A 2022 test of a commercial deep-sea mining machine on the Pacific abyssal plain cut animal density by 37 percent and species richness by 32 percent inside its tracks. Two years of before-and-after data let researchers separate the machine's damage from the ocean floor's own restlessness.

In 2022 a mining machine crawled across the abyssal plain of the eastern Pacific, 4,280 meters down, and hauled up more than 3,000 tonnes of potato-sized metal rocks. These polymetallic nodules are rich in cobalt, nickel and manganese, the metals the battery industry wants. The test was meant to prove the machine works. It also left tracks in one of the least-disturbed habitats on Earth, and a team from the Natural History Museum in London and partner institutions was there before and after to measure what changed.
Their answer, published in Nature Ecology & Evolution, is specific. Inside the mining tracks, the density of sediment-dwelling animals fell by 37 percent. Species richness dropped by 32 percent. The communities that remained were more scattered and less even than before. This is the kind of number that has been missing from the deep-sea mining debate, which has run mostly on projection and analogy.
The hard part of studying the deep sea is not the damage. It is telling the damage apart from the ocean's own variability. The abyssal plain looks static, but the animals living in its mud shift in abundance from month to month and place to place for reasons that have nothing to do with a machine. If you only sample after an event, you cannot know how much of any difference was already there.
So the researchers sampled the same region for two years before the trial and again two months after. That long baseline let them show something uncomfortable for survey design: natural background variation over the two-year period was itself significant. Against that noisy backdrop, the drop inside the tracks still stood out clearly. The before-and-after structure is what turns a snapshot into evidence.
The team worked at species level, identifying the small macrofauna in the sediment rather than lumping animals into coarse groups. That resolution is laborious. It is also what let them see that some diversity measures moved while others did not, which matters for how you read the result.
Mining does not only scrape the seabed. It kicks up sediment that drifts and settles over a wider area as a plume. Here the plume told a subtler story. In the area it affected, total animal abundance did not measurably fall. But the balance among species shifted. A few types came to dominate, and that reshuffling pulled down the community's overall biodiversity even without killing off numbers outright.
There is a methodological wrinkle worth stating plainly. When the authors used sample-size-independent measures of diversity, based on accumulation curves rather than raw counts, the reduction inside the tracks was no longer apparent. In other words, part of what looks like lost diversity is tangled up with lost abundance and how you choose to count. The honest reading is that the machine clearly reduced how much life the tracks held, while the effect on diversity depends heavily on the metric.

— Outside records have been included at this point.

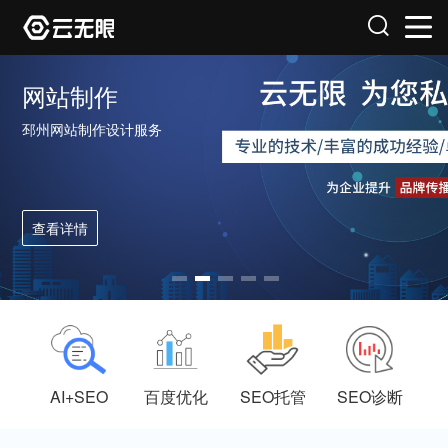
网站制作
邳州网站制作设计服务
查看详情
AI+SEO
百度优化
SEO托管
SEO诊断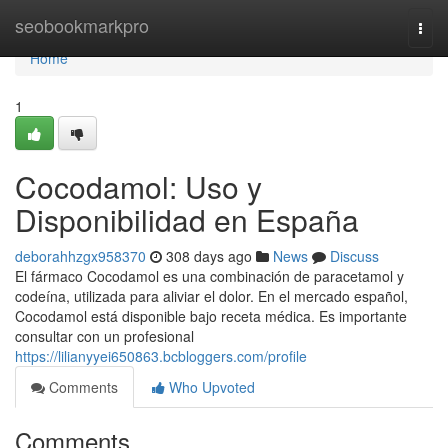
Home
seobookmarkpro
Togg
navi
Home
1
Cocodamol: Uso y
Disponibilidad en España
deborahhzgx958370
308 days ago
News
Discuss
El fármaco Cocodamol es una combinación de paracetamol y
codeína, utilizada para aliviar el dolor. En el mercado español,
Cocodamol está disponible bajo receta médica. Es importante
consultar con un profesional
https://lilianyyei650863.bcbloggers.com/profile
Comments
Who Upvoted
Comments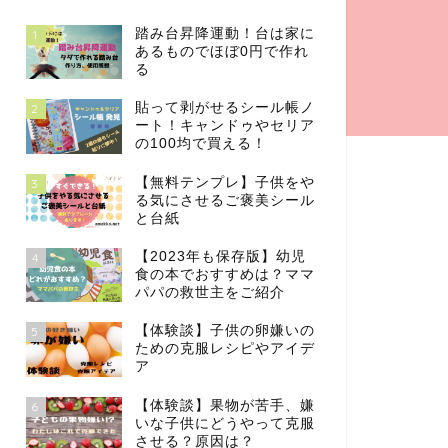
踏み台昇降運動！台は家に
1
あるものでほぼ0円で作れ
る
貼って剥がせるシール帳ノ
2
ート！キャンドゥやセリア
の100均で買える！
【無料テンプレ】子供をや
3
る気にさせるご褒美シール
と台紙
【2023年も保存版】幼児
4
食の本でおすすめは？ママ
パパの救世主をご紹介
【体験談】子供の卵嫌いの
5
ための克服レシピやアイデ
ア
【体験談】果物が苦手、嫌
6
いな子供にどうやって克服
させる？原因は？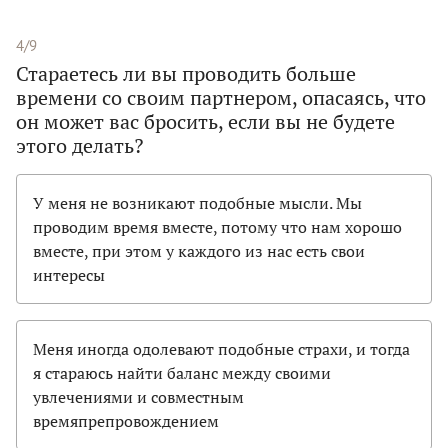
4/9
Стараетесь ли вы проводить больше
времени со своим партнером, опасаясь, что
он может вас бросить, если вы не будете
этого делать?
У меня не возникают подобные мысли. Мы
проводим время вместе, потому что нам хорошо
вместе, при этом у каждого из нас есть свои
интересы
Меня иногда одолевают подобные страхи, и тогда
я стараюсь найти баланс между своими
увлечениями и совместным
времяпрепровождением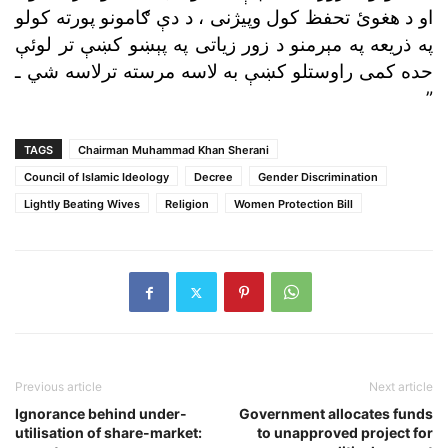
او د هغوئ تحفظ کول وپيژنى ، د دې ګامونو پورته کولو
په ذريعه په مېرمنو د زور زياتى په پېښو کښې تر لوئې
حده کمى راوستلو کښې به لاسه مرسته ترلاسه شي ـ
”
TAGS
Chairman Muhammad Khan Sherani
Council of Islamic Ideology
Decree
Gender Discrimination
Lightly Beating Wives
Religion
Women Protection Bill
Previous article
Next article
Ignorance behind under-
Government allocates funds
utilisation of share-market:
to unapproved project for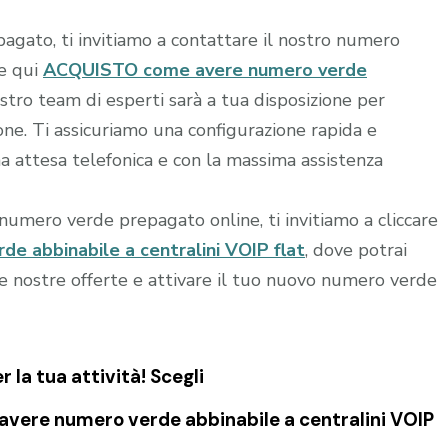
agato, ti invitiamo a contattare il nostro numero
re qui
ACQUISTO come avere numero verde
ostro team di esperti sarà a tua disposizione per
ione. Ti assicuriamo una configurazione rapida e
 attesa telefonica e con la massima assistenza
o numero verde prepagato online, ti invitiamo a cliccare
 abbinabile a centralini VOIP flat
, dove potrai
le nostre offerte e attivare il tuo nuovo numero verde
la tua attività! Scegli
vere numero verde abbinabile a centralini VOIP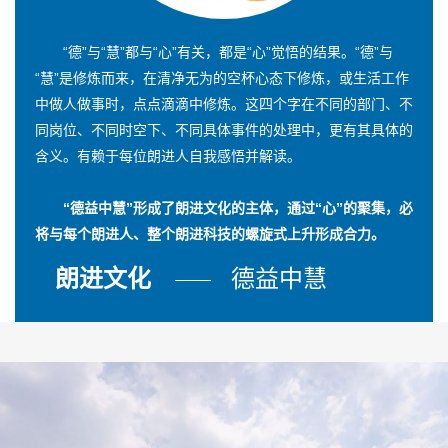
“德”与“慧”都与“心”有关，都是“心”觉悟的结果。“德”与
“慧”是修炼而来，在清净无为的空杯心态下修炼，或生活工作
中做人做事时，点点滴滴中修炼。这四个字在不同的部门、不
同岗位、不同时空下、不同具体事件的处理中，更有其具体的
含义。有赖于每位朗进人自我感悟并解读。
“德益中慧”形成了朗进文化的主体，通过“心”的聚集，必
将与每个朗进人、整个朗进科技的螺旋式上升形成合力。
朗进文化
德益中慧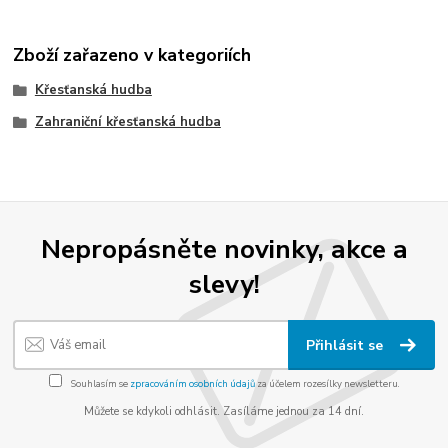
Zboží zařazeno v kategoriích
Křesťanská hudba
Zahraniční křesťanská hudba
Nepropásněte novinky, akce a
slevy!
Přihlásit se
Souhlasím se
zpracováním osobních údajů
za účelem rozesílky newsletteru.
Můžete se kdykoli odhlásit. Zasíláme jednou za 14 dní.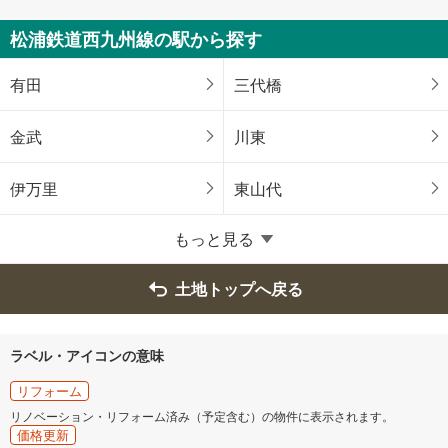
松浦鉄道西九州線の駅から探す
有田
三代橋
金武
川東
伊万里
東山代
もっと見る
土地トップへ戻る
ラベル・アイコンの意味
リフォーム
リノベーション・リフォーム済み（予定含む）の物件に表示されます。
価格更新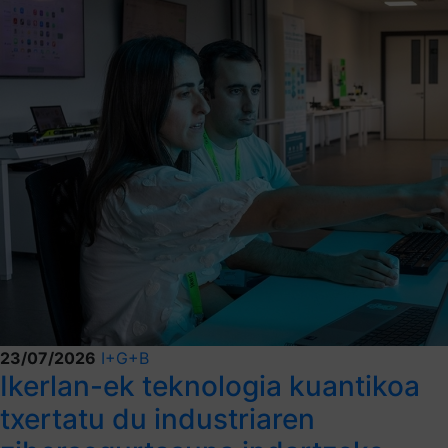
23/07/2026
I+G+B
Ikerlan-ek teknologia kuantikoa
txertatu du industriaren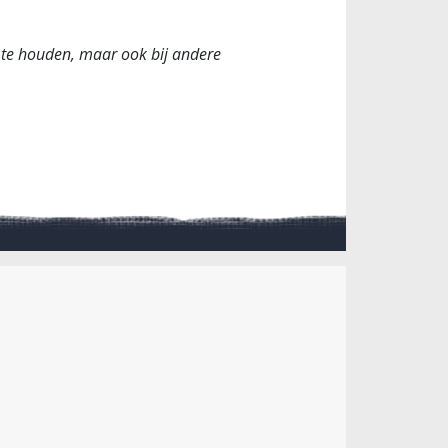
e te houden, maar ook bij andere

This is a single trial, two months of recovery data, one machine, one patch of one abyssal region. It says nothing about whether the seabed heals over years or decades, and earlier work at older disturbance sites suggests recovery in the deep is slow. It cannot be scaled up to predict what commercial-scale mining across a whole zone would do. The plume result in particular is a short-term look at a process that could play out over much larger distances and times.
What the study does deliver is a template. It shows how to design abyssal baseline and impact surveys so the results actually mean something, and it puts real, species-level numbers where estimates used to sit. As governments weigh whether to open the deep ocean to mining, having measured what a real machine did, rather than what a model guessed, changes the terms of the argument.